__Recorded data__

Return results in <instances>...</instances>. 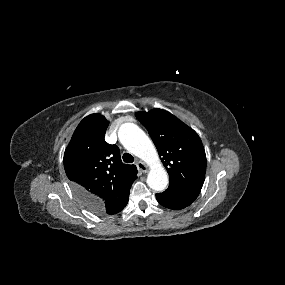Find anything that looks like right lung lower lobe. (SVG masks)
I'll return each mask as SVG.
<instances>
[{"label":"right lung lower lobe","instance_id":"obj_1","mask_svg":"<svg viewBox=\"0 0 285 285\" xmlns=\"http://www.w3.org/2000/svg\"><path fill=\"white\" fill-rule=\"evenodd\" d=\"M127 203H128V201L126 202V204H127ZM126 204L122 207V209L126 206ZM122 209H121V210H122Z\"/></svg>","mask_w":285,"mask_h":285}]
</instances>
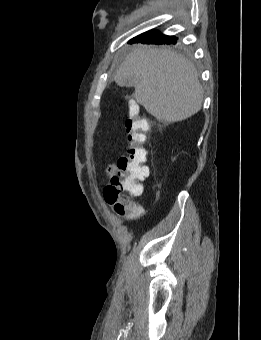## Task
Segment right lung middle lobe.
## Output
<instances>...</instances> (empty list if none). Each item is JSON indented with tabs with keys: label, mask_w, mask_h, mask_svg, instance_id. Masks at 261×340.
Masks as SVG:
<instances>
[{
	"label": "right lung middle lobe",
	"mask_w": 261,
	"mask_h": 340,
	"mask_svg": "<svg viewBox=\"0 0 261 340\" xmlns=\"http://www.w3.org/2000/svg\"><path fill=\"white\" fill-rule=\"evenodd\" d=\"M177 42V38L172 36V39L167 42V44H175Z\"/></svg>",
	"instance_id": "dd1d6c3e"
}]
</instances>
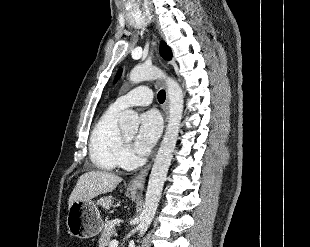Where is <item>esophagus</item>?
I'll list each match as a JSON object with an SVG mask.
<instances>
[{"label":"esophagus","instance_id":"1","mask_svg":"<svg viewBox=\"0 0 310 247\" xmlns=\"http://www.w3.org/2000/svg\"><path fill=\"white\" fill-rule=\"evenodd\" d=\"M164 112H165V123H167L168 120V114H169V98L168 93L166 95V100L164 103ZM151 163H149L145 168H143L137 175H135L129 182V189L134 192H140L144 186L146 177L148 175V172L150 170Z\"/></svg>","mask_w":310,"mask_h":247}]
</instances>
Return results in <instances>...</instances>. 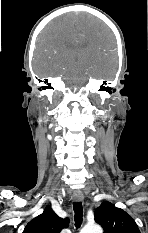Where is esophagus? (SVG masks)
<instances>
[{
  "mask_svg": "<svg viewBox=\"0 0 148 233\" xmlns=\"http://www.w3.org/2000/svg\"><path fill=\"white\" fill-rule=\"evenodd\" d=\"M72 199H73V201H75V202H81V201L84 200V195H83L82 192L76 191V192H74V193L72 194Z\"/></svg>",
  "mask_w": 148,
  "mask_h": 233,
  "instance_id": "obj_1",
  "label": "esophagus"
}]
</instances>
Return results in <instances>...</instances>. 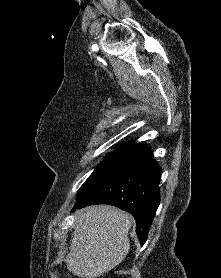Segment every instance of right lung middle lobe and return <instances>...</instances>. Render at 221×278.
<instances>
[{
	"instance_id": "1",
	"label": "right lung middle lobe",
	"mask_w": 221,
	"mask_h": 278,
	"mask_svg": "<svg viewBox=\"0 0 221 278\" xmlns=\"http://www.w3.org/2000/svg\"><path fill=\"white\" fill-rule=\"evenodd\" d=\"M135 156L136 150L129 146H121L120 149L109 153L101 164L97 166L86 182L81 186L77 202L82 200L87 193L101 181L112 175L121 167L131 163Z\"/></svg>"
}]
</instances>
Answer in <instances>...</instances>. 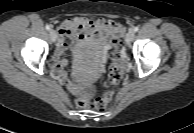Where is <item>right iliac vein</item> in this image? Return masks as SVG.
Wrapping results in <instances>:
<instances>
[{
    "instance_id": "63e3f726",
    "label": "right iliac vein",
    "mask_w": 194,
    "mask_h": 133,
    "mask_svg": "<svg viewBox=\"0 0 194 133\" xmlns=\"http://www.w3.org/2000/svg\"><path fill=\"white\" fill-rule=\"evenodd\" d=\"M50 38H51L52 42H55L56 39H57V33H56V31L53 30V29L50 30Z\"/></svg>"
}]
</instances>
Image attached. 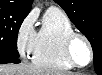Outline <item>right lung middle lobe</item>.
<instances>
[{
    "label": "right lung middle lobe",
    "instance_id": "obj_1",
    "mask_svg": "<svg viewBox=\"0 0 102 75\" xmlns=\"http://www.w3.org/2000/svg\"><path fill=\"white\" fill-rule=\"evenodd\" d=\"M29 12L0 10V57H19L17 35L19 28Z\"/></svg>",
    "mask_w": 102,
    "mask_h": 75
}]
</instances>
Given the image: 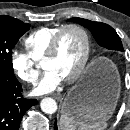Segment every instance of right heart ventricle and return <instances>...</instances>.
<instances>
[{
  "label": "right heart ventricle",
  "mask_w": 130,
  "mask_h": 130,
  "mask_svg": "<svg viewBox=\"0 0 130 130\" xmlns=\"http://www.w3.org/2000/svg\"><path fill=\"white\" fill-rule=\"evenodd\" d=\"M60 26H44L33 30L24 40L28 54L35 60L41 61L47 53L50 42Z\"/></svg>",
  "instance_id": "1"
}]
</instances>
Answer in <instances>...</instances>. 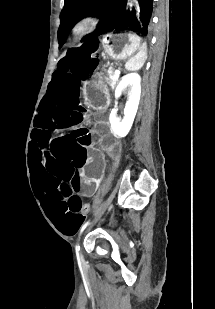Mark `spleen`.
Segmentation results:
<instances>
[{"instance_id": "spleen-1", "label": "spleen", "mask_w": 215, "mask_h": 309, "mask_svg": "<svg viewBox=\"0 0 215 309\" xmlns=\"http://www.w3.org/2000/svg\"><path fill=\"white\" fill-rule=\"evenodd\" d=\"M147 58V46L146 42H143L139 52L135 56H131L125 64L126 70H139L143 66Z\"/></svg>"}]
</instances>
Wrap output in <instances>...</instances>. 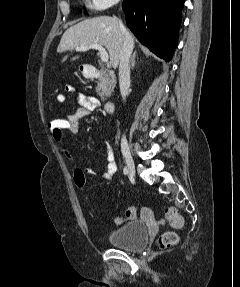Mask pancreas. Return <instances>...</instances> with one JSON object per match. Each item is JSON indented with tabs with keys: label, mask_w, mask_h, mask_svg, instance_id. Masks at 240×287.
Masks as SVG:
<instances>
[{
	"label": "pancreas",
	"mask_w": 240,
	"mask_h": 287,
	"mask_svg": "<svg viewBox=\"0 0 240 287\" xmlns=\"http://www.w3.org/2000/svg\"><path fill=\"white\" fill-rule=\"evenodd\" d=\"M116 85V78L114 73L101 70V76L97 81V87L95 88L97 94L102 101H105L114 90Z\"/></svg>",
	"instance_id": "obj_1"
}]
</instances>
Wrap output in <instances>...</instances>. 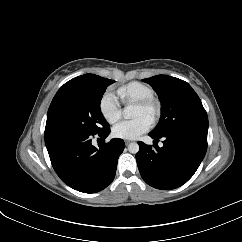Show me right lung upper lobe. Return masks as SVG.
<instances>
[{
    "instance_id": "1",
    "label": "right lung upper lobe",
    "mask_w": 242,
    "mask_h": 242,
    "mask_svg": "<svg viewBox=\"0 0 242 242\" xmlns=\"http://www.w3.org/2000/svg\"><path fill=\"white\" fill-rule=\"evenodd\" d=\"M97 75L94 74H85L82 76H78L70 80V82H89L96 78Z\"/></svg>"
}]
</instances>
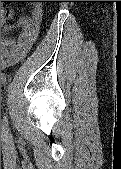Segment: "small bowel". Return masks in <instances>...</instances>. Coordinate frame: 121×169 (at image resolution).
Listing matches in <instances>:
<instances>
[{
	"label": "small bowel",
	"mask_w": 121,
	"mask_h": 169,
	"mask_svg": "<svg viewBox=\"0 0 121 169\" xmlns=\"http://www.w3.org/2000/svg\"><path fill=\"white\" fill-rule=\"evenodd\" d=\"M14 17L12 10L4 11L2 14L1 39V64L9 67L23 59L34 45L40 29L42 11L40 8H34L29 16L18 19L15 23H10ZM14 27H20L21 31L14 35H8Z\"/></svg>",
	"instance_id": "small-bowel-1"
}]
</instances>
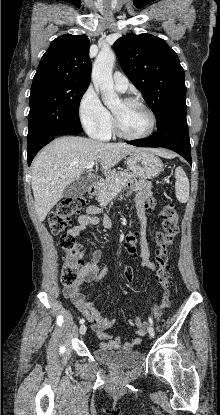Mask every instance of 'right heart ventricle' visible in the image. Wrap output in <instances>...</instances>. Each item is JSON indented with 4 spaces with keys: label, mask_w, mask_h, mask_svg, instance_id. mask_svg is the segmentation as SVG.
Instances as JSON below:
<instances>
[{
    "label": "right heart ventricle",
    "mask_w": 220,
    "mask_h": 415,
    "mask_svg": "<svg viewBox=\"0 0 220 415\" xmlns=\"http://www.w3.org/2000/svg\"><path fill=\"white\" fill-rule=\"evenodd\" d=\"M111 133H112V125L110 126L107 135L105 137H103L102 139L103 140L107 139L111 135Z\"/></svg>",
    "instance_id": "obj_1"
}]
</instances>
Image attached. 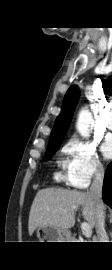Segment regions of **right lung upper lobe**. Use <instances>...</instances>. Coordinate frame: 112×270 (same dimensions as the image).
Here are the masks:
<instances>
[{
  "label": "right lung upper lobe",
  "instance_id": "obj_1",
  "mask_svg": "<svg viewBox=\"0 0 112 270\" xmlns=\"http://www.w3.org/2000/svg\"><path fill=\"white\" fill-rule=\"evenodd\" d=\"M105 93L112 95V76L104 84ZM79 98V90L77 86L71 87L63 100L61 113L58 115L51 136L49 144L62 142L66 134L72 118V114Z\"/></svg>",
  "mask_w": 112,
  "mask_h": 270
}]
</instances>
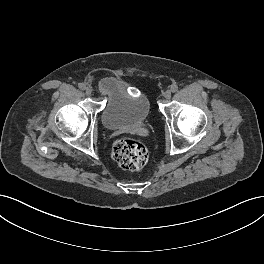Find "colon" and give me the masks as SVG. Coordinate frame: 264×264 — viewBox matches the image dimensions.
Returning a JSON list of instances; mask_svg holds the SVG:
<instances>
[{"label": "colon", "instance_id": "1", "mask_svg": "<svg viewBox=\"0 0 264 264\" xmlns=\"http://www.w3.org/2000/svg\"><path fill=\"white\" fill-rule=\"evenodd\" d=\"M112 155L117 164L127 171H138L148 161L146 146L135 139L121 138L113 146Z\"/></svg>", "mask_w": 264, "mask_h": 264}]
</instances>
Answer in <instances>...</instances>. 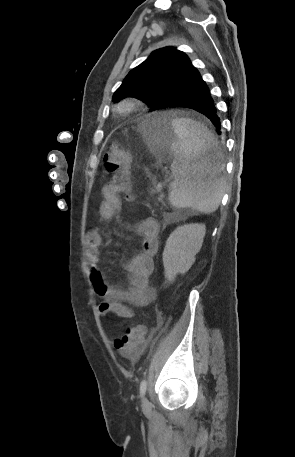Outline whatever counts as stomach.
I'll return each instance as SVG.
<instances>
[{
  "instance_id": "stomach-1",
  "label": "stomach",
  "mask_w": 295,
  "mask_h": 457,
  "mask_svg": "<svg viewBox=\"0 0 295 457\" xmlns=\"http://www.w3.org/2000/svg\"><path fill=\"white\" fill-rule=\"evenodd\" d=\"M141 132L151 147L163 145L168 151H172V144L177 142L172 120L162 116L149 115L141 124Z\"/></svg>"
}]
</instances>
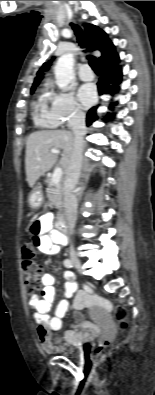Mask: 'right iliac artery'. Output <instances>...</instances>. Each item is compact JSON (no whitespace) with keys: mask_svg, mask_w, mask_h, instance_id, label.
<instances>
[{"mask_svg":"<svg viewBox=\"0 0 155 395\" xmlns=\"http://www.w3.org/2000/svg\"><path fill=\"white\" fill-rule=\"evenodd\" d=\"M64 266L66 268H72L73 264H72V262L69 259H66V260H64Z\"/></svg>","mask_w":155,"mask_h":395,"instance_id":"obj_1","label":"right iliac artery"}]
</instances>
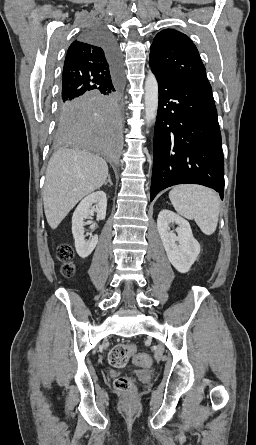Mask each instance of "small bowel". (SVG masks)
<instances>
[{
	"label": "small bowel",
	"mask_w": 256,
	"mask_h": 445,
	"mask_svg": "<svg viewBox=\"0 0 256 445\" xmlns=\"http://www.w3.org/2000/svg\"><path fill=\"white\" fill-rule=\"evenodd\" d=\"M139 356H146L148 358L147 361H145V362L140 364L143 368H148L149 367V363H150L149 357L146 354H139Z\"/></svg>",
	"instance_id": "1"
}]
</instances>
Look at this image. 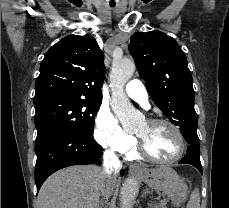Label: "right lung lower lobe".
I'll use <instances>...</instances> for the list:
<instances>
[{"label":"right lung lower lobe","instance_id":"obj_1","mask_svg":"<svg viewBox=\"0 0 229 208\" xmlns=\"http://www.w3.org/2000/svg\"><path fill=\"white\" fill-rule=\"evenodd\" d=\"M35 152V183L38 193L44 181L59 169L71 165L100 164L102 147L93 135L65 129L36 143Z\"/></svg>","mask_w":229,"mask_h":208}]
</instances>
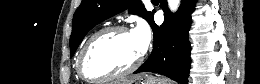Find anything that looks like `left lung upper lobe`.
Here are the masks:
<instances>
[{"label":"left lung upper lobe","mask_w":260,"mask_h":84,"mask_svg":"<svg viewBox=\"0 0 260 84\" xmlns=\"http://www.w3.org/2000/svg\"><path fill=\"white\" fill-rule=\"evenodd\" d=\"M126 9H129L132 14L143 17L151 24L154 11L147 12L140 0H82L73 16L70 37L71 56L90 29Z\"/></svg>","instance_id":"5c2ea615"}]
</instances>
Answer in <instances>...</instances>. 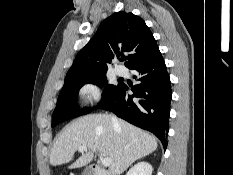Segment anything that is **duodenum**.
Masks as SVG:
<instances>
[{
	"label": "duodenum",
	"mask_w": 233,
	"mask_h": 175,
	"mask_svg": "<svg viewBox=\"0 0 233 175\" xmlns=\"http://www.w3.org/2000/svg\"><path fill=\"white\" fill-rule=\"evenodd\" d=\"M88 172L89 175H110L104 168L98 165H91Z\"/></svg>",
	"instance_id": "obj_1"
}]
</instances>
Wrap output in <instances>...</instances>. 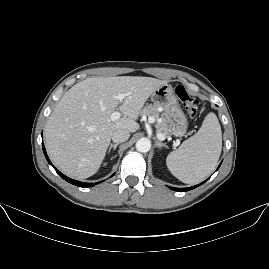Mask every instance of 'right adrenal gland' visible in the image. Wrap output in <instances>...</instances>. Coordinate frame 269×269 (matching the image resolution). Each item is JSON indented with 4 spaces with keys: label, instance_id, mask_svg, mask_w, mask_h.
<instances>
[{
    "label": "right adrenal gland",
    "instance_id": "obj_1",
    "mask_svg": "<svg viewBox=\"0 0 269 269\" xmlns=\"http://www.w3.org/2000/svg\"><path fill=\"white\" fill-rule=\"evenodd\" d=\"M120 143H116V144H110V147L108 149V153H110L111 149L113 148V150H116L117 146L119 145ZM114 157H112L111 159H113Z\"/></svg>",
    "mask_w": 269,
    "mask_h": 269
}]
</instances>
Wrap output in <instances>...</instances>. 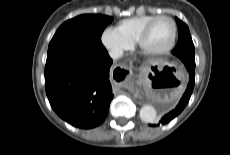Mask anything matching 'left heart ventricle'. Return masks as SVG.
<instances>
[{
	"mask_svg": "<svg viewBox=\"0 0 230 155\" xmlns=\"http://www.w3.org/2000/svg\"><path fill=\"white\" fill-rule=\"evenodd\" d=\"M173 26L167 19L157 20L151 27L145 40V48L148 50H161L172 39Z\"/></svg>",
	"mask_w": 230,
	"mask_h": 155,
	"instance_id": "obj_1",
	"label": "left heart ventricle"
}]
</instances>
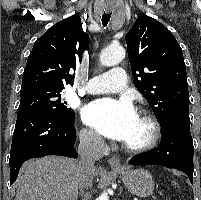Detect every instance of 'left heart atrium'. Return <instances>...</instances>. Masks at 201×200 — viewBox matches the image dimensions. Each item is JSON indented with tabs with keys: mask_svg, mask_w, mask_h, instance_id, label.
I'll return each instance as SVG.
<instances>
[{
	"mask_svg": "<svg viewBox=\"0 0 201 200\" xmlns=\"http://www.w3.org/2000/svg\"><path fill=\"white\" fill-rule=\"evenodd\" d=\"M137 117L133 105L127 100L100 99L83 111V120L100 134L117 141H125Z\"/></svg>",
	"mask_w": 201,
	"mask_h": 200,
	"instance_id": "left-heart-atrium-1",
	"label": "left heart atrium"
}]
</instances>
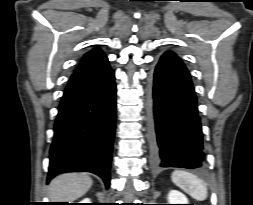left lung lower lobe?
<instances>
[{
  "label": "left lung lower lobe",
  "instance_id": "1",
  "mask_svg": "<svg viewBox=\"0 0 253 205\" xmlns=\"http://www.w3.org/2000/svg\"><path fill=\"white\" fill-rule=\"evenodd\" d=\"M150 147L161 167L202 168L203 141L190 74L173 52L162 55L150 84Z\"/></svg>",
  "mask_w": 253,
  "mask_h": 205
}]
</instances>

__What to do__
What you return must match, line for line, the records from the line containing "Detect every instance" through their end, with both ends included and no pictures.

__Result of this task__
Detect every instance of 'left heart atrium'. Return <instances>...</instances>. Masks at 201×200 — viewBox matches the image dimensions. Each item is JSON indented with tabs with keys: mask_svg, mask_w, mask_h, instance_id, label.
I'll return each instance as SVG.
<instances>
[{
	"mask_svg": "<svg viewBox=\"0 0 201 200\" xmlns=\"http://www.w3.org/2000/svg\"><path fill=\"white\" fill-rule=\"evenodd\" d=\"M137 117L133 105L127 100L100 99L83 111V120L100 134L117 141H125Z\"/></svg>",
	"mask_w": 201,
	"mask_h": 200,
	"instance_id": "left-heart-atrium-1",
	"label": "left heart atrium"
}]
</instances>
left lung lower lobe?
<instances>
[{
  "label": "left lung lower lobe",
  "instance_id": "1",
  "mask_svg": "<svg viewBox=\"0 0 253 205\" xmlns=\"http://www.w3.org/2000/svg\"><path fill=\"white\" fill-rule=\"evenodd\" d=\"M150 147L161 167L202 168L203 141L190 74L173 52L162 55L150 84Z\"/></svg>",
  "mask_w": 253,
  "mask_h": 205
}]
</instances>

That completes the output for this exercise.